Methods: In an observatory, prospective, clinical study, 30 patients (30 eyes) with moderate to advanced angle glaucoma were allocated to either PreserFlo MicroShunt combined with phacoemulsification (15 eyes; Group A) or PreserFlo™ MicroShunt as a standalone procedure (15 eyes; Group B). The follow-up time of the study was 12 months.
Results: Average intraocular pressure (IOP) at 12 months was 11.62 ± 1.6 mmHg in Group A and 13.8 ± 3.6 mmHg in Group B, which was significantly lower than baseline IOP (Group A: 23.47 ± 8.99 mmHg, P < 0.001; Group B: 23.4 ± 8.68 mmHg, P < 0.001). The absolute reduction of IOP within the 12 postoperative months was not significantly different between the two groups (P = 0.056). The number of the topical medications that were administered 12 months after ocular surgery was 0 in Group A and 0.6 ± 0.8 in Group B, compared to 3.13 ± 1.02 in Group A (P < 0.001) and 2.4 ± 1.45 in Group B (P = 0.004) at baseline.
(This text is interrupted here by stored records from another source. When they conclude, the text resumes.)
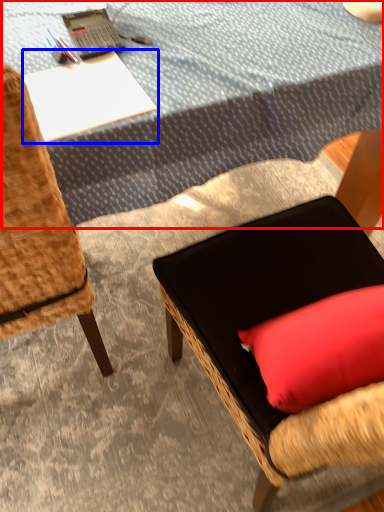 Question: Among these objects, which one is nearest to the camera, tablecloth (highlighted by a red box) or desk (highlighted by a blue box)?

Choices:
 (A) tablecloth
 (B) desk

Answer: (B) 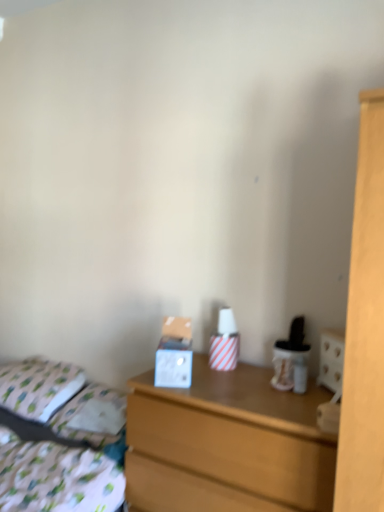 Question: From the image's perspective, is patterned fabric bed at lower left above or below white fabric pillow at left?

Choices:
 (A) above
 (B) below

Answer: (B)

Question: In terms of height, does patterned fabric bed at lower left look taller or shorter compared to white fabric pillow at left?

Choices:
 (A) short
 (B) tall

Answer: (B)

Question: Which of these objects is positioned farthest from the wooden chest of drawers at center?

Choices:
 (A) white fabric pillow at left
 (B) patterned fabric bed at lower left

Answer: (A)

Question: Based on their relative distances, which object is nearer to the wooden chest of drawers at center?

Choices:
 (A) patterned fabric bed at lower left
 (B) white fabric pillow at left

Answer: (A)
Phacoemulsification combined with PreserFlo™ MicroShunt significantly reduced the number of antiglaucoma agents after 12 months compared to the standalone procedure (P = 0.026). One eye in Group A was referred for bleb revision due to bleb fibrosis and a consequent acute postoperative rise in IOP. One eye in Group A required transscleral cyclophotocoagulation with MicroPulse® laser. One bleb revision was also necessary in Group B at the 4th postoperative week. Endothelial cell density did not significantly change over 12 months in either group (Group A: baseline, 2017.3 ± 346.8 cells/mm[2]; 12 months, 1968.5 ± 385.6 cells/mm[2]; P = 0.38; Group B: baseline, 2134.1 ± 382.6 cells/mm[2]; 12 months, 2094.4 ± 373.3 cells/mm[2], P = 0.42). The PreserFlo™ MicroShunt combined with phacoemulsification produced higher absolute success rates after 12 months in patients with moderate to advanced open-angle glaucoma than the PreserFlo™ MicroShunt as standalone procedure (Group A: 80% and Group B: 60%, P = 0.022).
Conclusions: In eyes with moderate to advanced open-angle glaucoma, PreserFlo™ MicroShunt with or without phacoemulsification is effective in reducing IOP and the number of the antiglaucoma agents with a very small incidence of complications and subsequent glaucoma surgeries. However, adding phacoemulsification to PreserFlo™ MicroShunt successfully reduces IOP without the need for ongoing topical medications as are needed after the standalone procedure.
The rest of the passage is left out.